Lady in the Water (2006)
USA / English
"Time is running out for a happy ending. "Apartment building superintendent Cleveland Heep (Giamatti) rescues what he thinks is a young woman from the pool he maintains. When he discovers that she is actually a character from a bedtime story who is trying to make the journey back to her home, he works with his tenants to protect his new friend from the creatures that are determined to keep her in our world.
A story about Stories.
The lest said about the plot of the film the better. Not because it's
bad because it's an imaginative one, and you should really go in having
no idea what you're in store for. That's part of the point of the
The introduction of this movie is done in cave drawings.
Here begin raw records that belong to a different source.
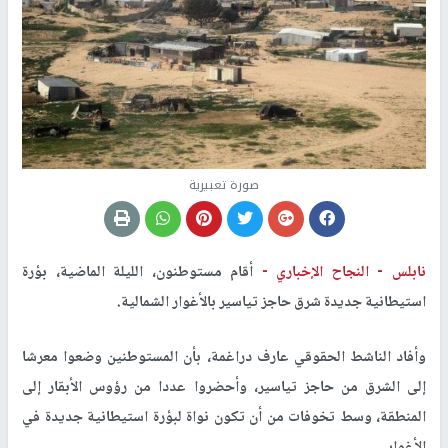
صورة تعبيرية
نابلس -
النجاح الإخباري -
أقام مستوطنون، الليلة الماضية، بؤرة
استيطانية جديدة شرق حاجز تياسير بالأغوار الشمالية.
وأفاد الناشط الحقوقي عارف دراغمة، بأن المستوطنين وضعوا معرشا
إلى الشرق من حاجز تياسير، وأحضروا عددا من رؤوس الأبقار إلى
المنطقة، وسط تخوفات من أن تكون نواة لبؤرة استيطانية جديدة في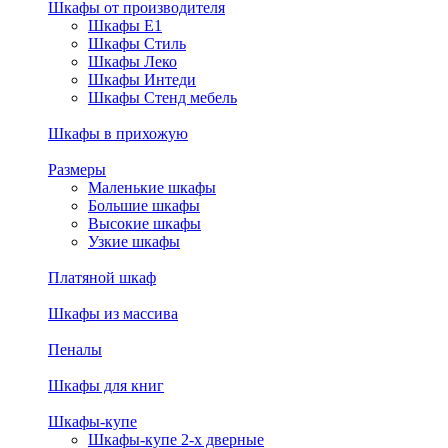
Шкафы от производителя
Шкафы E1
Шкафы Стиль
Шкафы Леко
Шкафы Интеди
Шкафы Стенд мебель
Шкафы в прихожую
Размеры
Маленькие шкафы
Большие шкафы
Высокие шкафы
Узкие шкафы
Платяной шкаф
Шкафы из массива
Пеналы
Шкафы для книг
Шкафы-купе
Шкафы-купе 2-х дверные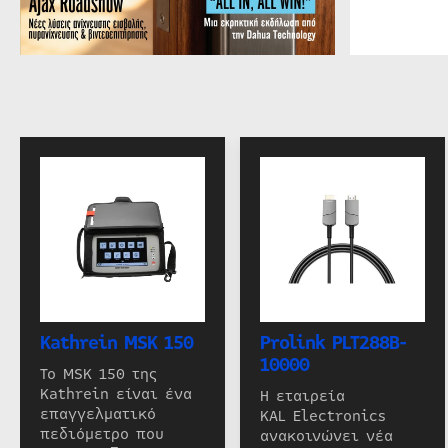
Kathrein MSK 150
Prolink PLT288B-
10000
Το MSK 150 της
Kathrein είναι ένα
Η εταιρεία
επαγγελματικό
KAL Electronics
πεδιόμετρο που
ανακοινώνει νέα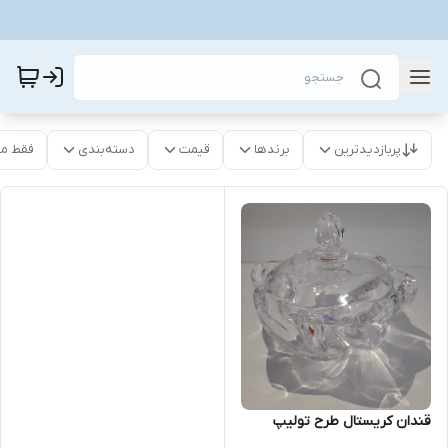
پربازدیدترین
برندها
قیمت
دسته‌بندی
فقط م
قندان کریستال طرح تولیپ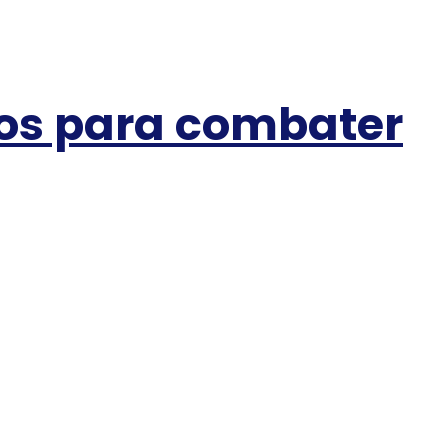
cos para combater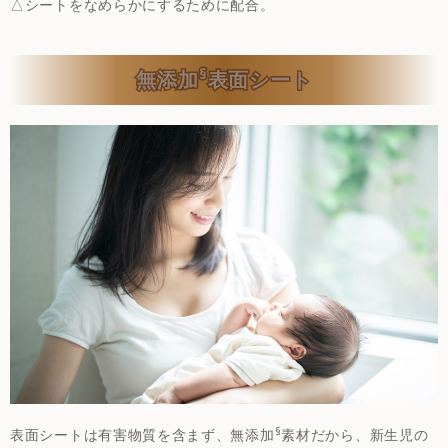
△シートをなめらかにするために配合。
§
無添加
表面シート
§
表面シートは有害物質を含まず、無添加
素材だから、新生児の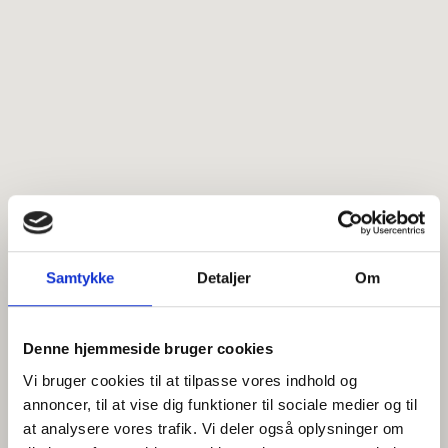
Samtykke
Detaljer
Om
Denne hjemmeside bruger cookies
Vi bruger cookies til at tilpasse vores indhold og
annoncer, til at vise dig funktioner til sociale medier og til
at analysere vores trafik. Vi deler også oplysninger om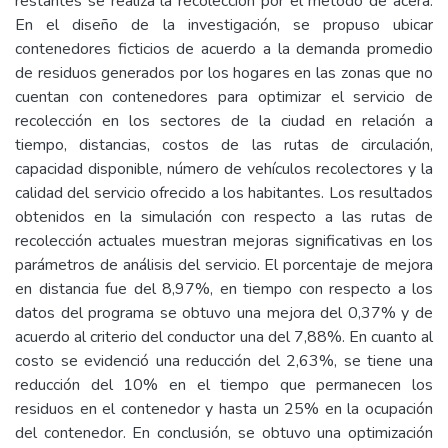
restantes se realiza la recolección por el método de acera.
En el diseño de la investigación, se propuso ubicar
contenedores ficticios de acuerdo a la demanda promedio
de residuos generados por los hogares en las zonas que no
cuentan con contenedores para optimizar el servicio de
recolección en los sectores de la ciudad en relación a
tiempo, distancias, costos de las rutas de circulación,
capacidad disponible, número de vehículos recolectores y la
calidad del servicio ofrecido a los habitantes. Los resultados
obtenidos en la simulación con respecto a las rutas de
recolección actuales muestran mejoras significativas en los
parámetros de análisis del servicio. El porcentaje de mejora
en distancia fue del 8,97%, en tiempo con respecto a los
datos del programa se obtuvo una mejora del 0,37% y de
acuerdo al criterio del conductor una del 7,88%. En cuanto al
costo se evidenció una reducción del 2,63%, se tiene una
reducción del 10% en el tiempo que permanecen los
residuos en el contenedor y hasta un 25% en la ocupación
del contenedor. En conclusión, se obtuvo una optimización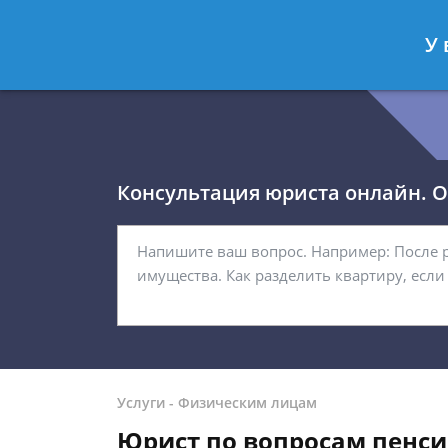
Королёв Тимур
- Юрист по гражда
У 
Спросить юриста
Консультация юриста онлайн. От
Услуги
-
Физическим лицам
Юрист по вопросам пенс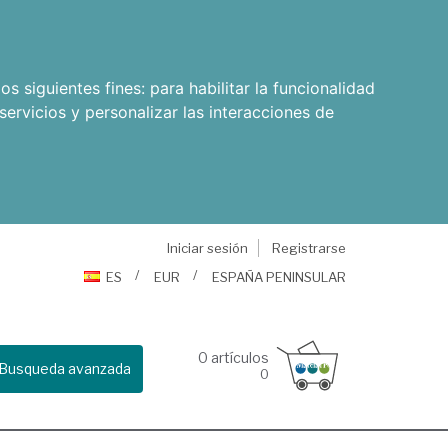
os siguientes fines:
para habilitar la funcionalidad
servicios y personalizar las interacciones de
Iniciar sesión
Registrarse
ES
EUR
ESPAÑA PENINSULAR
0
artículos
Busqueda avanzada
0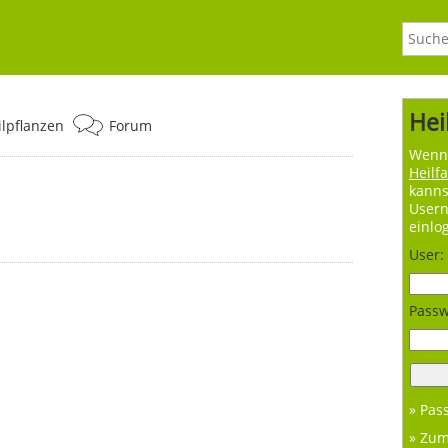
Hei
ilpflanzen
Forum
Wenn 
Heilf
kanns
User
einlo
User:
Passw
» Pas
» Zu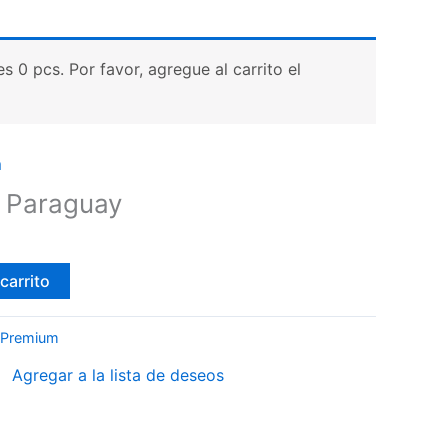
 0 pcs. Por favor, agregue al carrito el
m
a Paraguay
carrito
 Premium
Agregar a la lista de deseos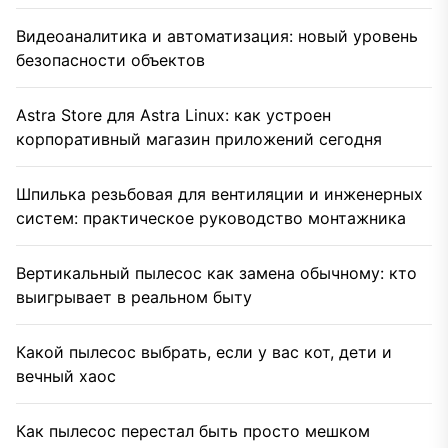
Видеоаналитика и автоматизация: новый уровень
безопасности объектов
Astra Store для Astra Linux: как устроен
корпоративный магазин приложений сегодня
Шпилька резьбовая для вентиляции и инженерных
систем: практическое руководство монтажника
Вертикальный пылесос как замена обычному: кто
выигрывает в реальном быту
Какой пылесос выбрать, если у вас кот, дети и
вечный хаос
Как пылесос перестал быть просто мешком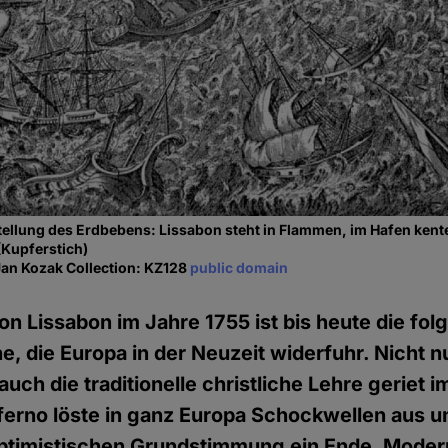
ellung des Erdbebens: Lissabon steht in Flammen, im Hafen kente
(Kupferstich)
Jan Kozak Collection: KZ128
public domain
n Lissabon im Jahre 1755 ist bis heute die fol
e, die Europa in der Neuzeit widerfuhr. Nicht n
uch die traditionelle christliche Lehre geriet i
erno löste in ganz Europa Schockwellen aus u
ptimistischen Grundstimmung ein Ende. Moder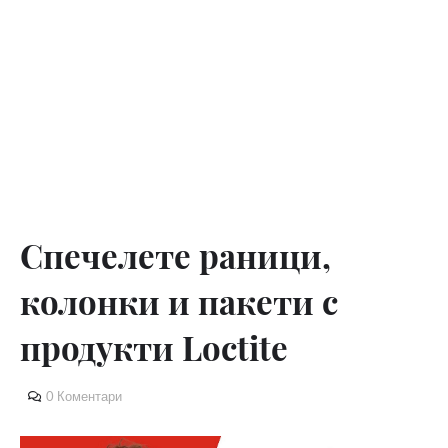
Спечелете раници,
колонки и пакети с
продукти Loctite
0 Коментари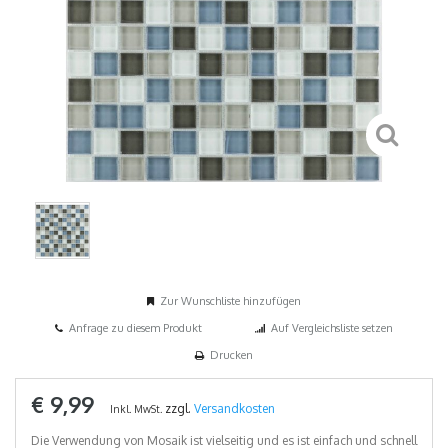
Zur Wunschliste hinzufügen
Anfrage zu diesem Produkt
Auf Vergleichsliste setzen
Drucken
€ 9,99
zzgl.
Versandkosten
Inkl. MwSt.
Die Verwendung von Mosaik ist vielseitig und es ist einfach und schnell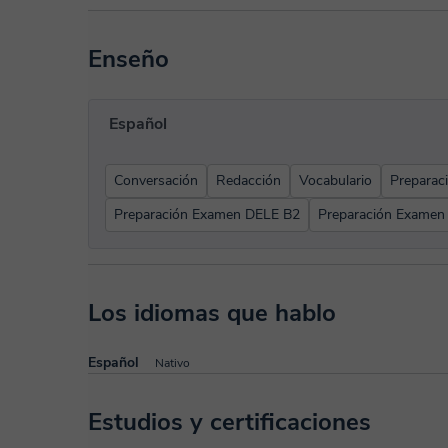
Enseño
Español
Conversación
Redacción
Vocabulario
Preparaci
Preparación Examen DELE B2
Preparación Examen
Los idiomas que hablo
Español
Nativo
Estudios y certificaciones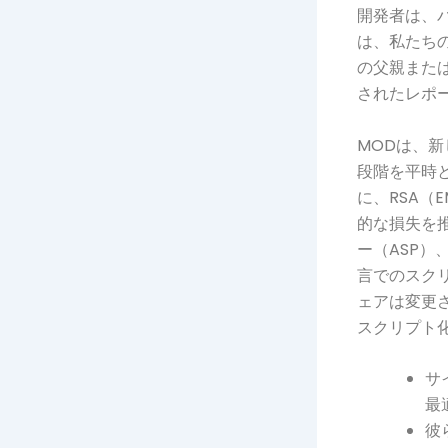
開発者は、
は、私たちの
の父親また
されたレポ
MODは、新しい
段階を平時と
に、RSA（
的な損失を
ー（ASP）
言でのスク
ェアは変更
スクリプト
サ
最
彼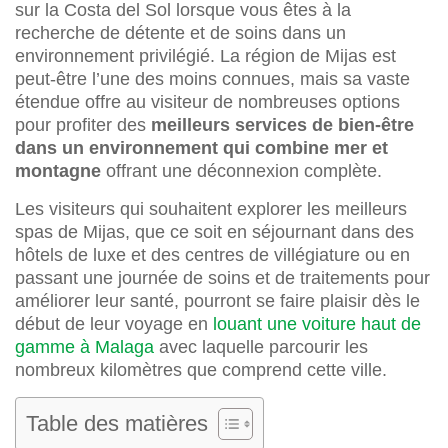
sur la Costa del Sol lorsque vous êtes à la
recherche de détente et de soins dans un
environnement privilégié. La région de Mijas est
peut-être l’une des moins connues, mais sa vaste
étendue offre au visiteur de nombreuses options
pour profiter des
meilleurs services de bien-être
dans un environnement qui combine mer et
montagne
offrant une déconnexion complète.
Les visiteurs qui souhaitent explorer les meilleurs
spas de Mijas, que ce soit en séjournant dans des
hôtels de luxe et des centres de villégiature ou en
passant une journée de soins et de traitements pour
améliorer leur santé, pourront se faire plaisir dès le
début de leur voyage en
louant une voiture haut de
gamme à Malaga
avec laquelle parcourir les
nombreux kilomètres que comprend cette ville.
Table des matières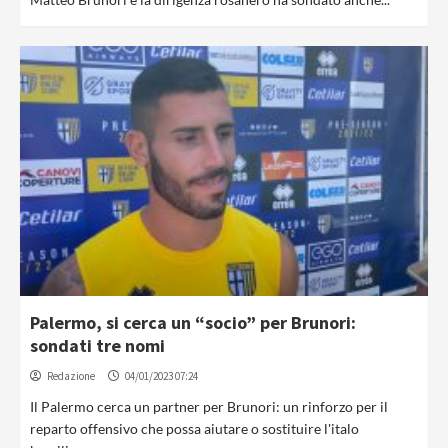
Palermo, si cerca un “socio” per Brunori:
sondati tre nomi
Redazione
04/01/2023 07:24
Il Palermo cerca un partner per Brunori: un rinforzo per il
reparto offensivo che possa aiutare o sostituire l'italo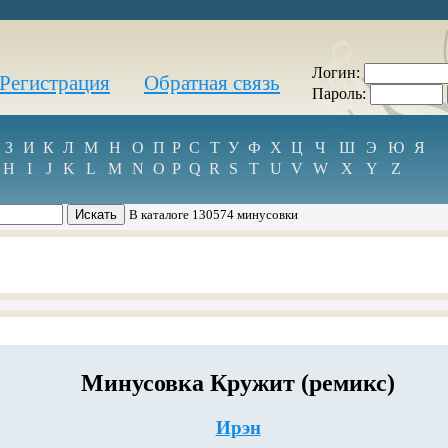
Логин:
Регистрация
Обратная связь
Пароль:
З
И
К
Л
М
Н
О
П
Р
С
Т
У
Ф
Х
Ц
Ч
Ш
Э
Ю
Я
H
I
J
K
L
M
N
O
P
Q
R
S
T
U
V
W
X
Y
Z
В каталоге 130574 минусовки
Минусовка Кружит (ремикс)
Ирэн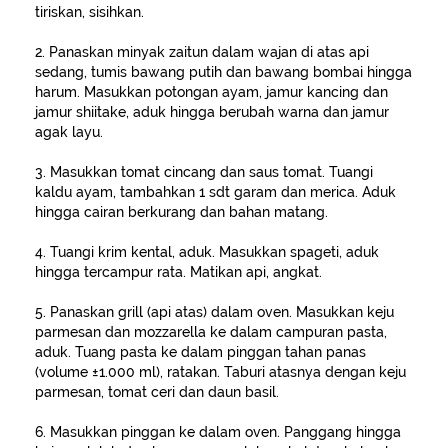
tiriskan, sisihkan.
2. Panaskan minyak zaitun dalam wajan di atas api
sedang, tumis bawang putih dan bawang bombai hingga
harum. Masukkan potongan ayam, jamur kancing dan
jamur shiitake, aduk hingga berubah warna dan jamur
agak layu.
3. Masukkan tomat cincang dan saus tomat. Tuangi
kaldu ayam, tambahkan 1 sdt garam dan merica. Aduk
hingga cairan berkurang dan bahan matang.
4. Tuangi krim kental, aduk. Masukkan spageti, aduk
hingga tercampur rata. Matikan api, angkat.
5. Panaskan grill (api atas) dalam oven. Masukkan keju
parmesan dan mozzarella ke dalam campuran pasta,
aduk. Tuang pasta ke dalam pinggan tahan panas
(volume ±1.000 ml), ratakan. Taburi atasnya dengan keju
parmesan, tomat ceri dan daun basil.
6. Masukkan pinggan ke dalam oven. Panggang hingga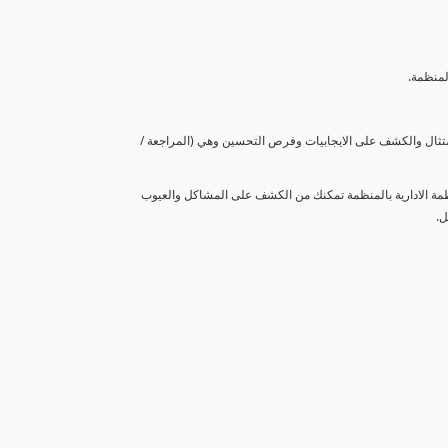
لمنظمة.
متثال والكشف على الايجابيات وفرص التحسين وهي (المراجعة /
نظمة الادارية بالمنظمة تمكنك من الكشف على المشاكل والعيوب
ل.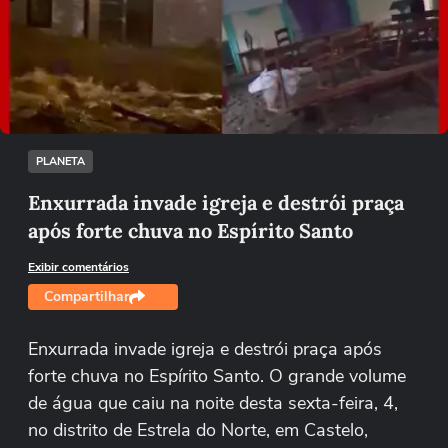
Não foi possível reproduzir o vídeo
Tentar novamente
PLANETA
Enxurrada invade igreja e destrói praça
após forte chuva no Espírito Santo
Exibir comentários
Compartilhar
Enxurrada invade igreja e destrói praça após
forte chuva no Espírito Santo. O grande volume
de água que caiu na noite desta sexta-feira, 4,
no distrito de Estrela do Norte, em Castelo,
It's a fitting
opening and a good clue that this movie is about stories. No, not
modern film, which many critics and audiences today think is about
pushing boundaries and constantly doing something 'new'. This movie is
about the good old fashioned story. The reason why our ancient
ancestors sat around fires and told them, and their ability to inspire
and save souls.
There isn't anything truly new about it (it has roots in the classic
fairy tales and epic poems of antiquity), other than the fact that it
dares to be a great film made in the mondern era in spite of being
littered with elements of the now despised classical story (which
apparently isn't good enough for modern film makers anymore).
The thing about these classic stories and the one that Shaymalan is
attempting to tell is that they have a purpose, and strive to inspire
society and humanity as a whole. They lead people to do great things,
and make us all feel better in the end, where most modern 'stories'
feel more like egotistical attempts of "artists" to make themselves
feel great and leave us in awe of their great greatness.
Christopher Doyle lends some excellent shots to this film, which some
how manage to make a scene of an every day loser frigthenedly warding
off a were-wolf type monster with a pool skimmer seem exceptionally
epic. At the same time it helps the story (for me at least) pull those
same strings that great stories like Gilgamesh, and the Aeneid pull.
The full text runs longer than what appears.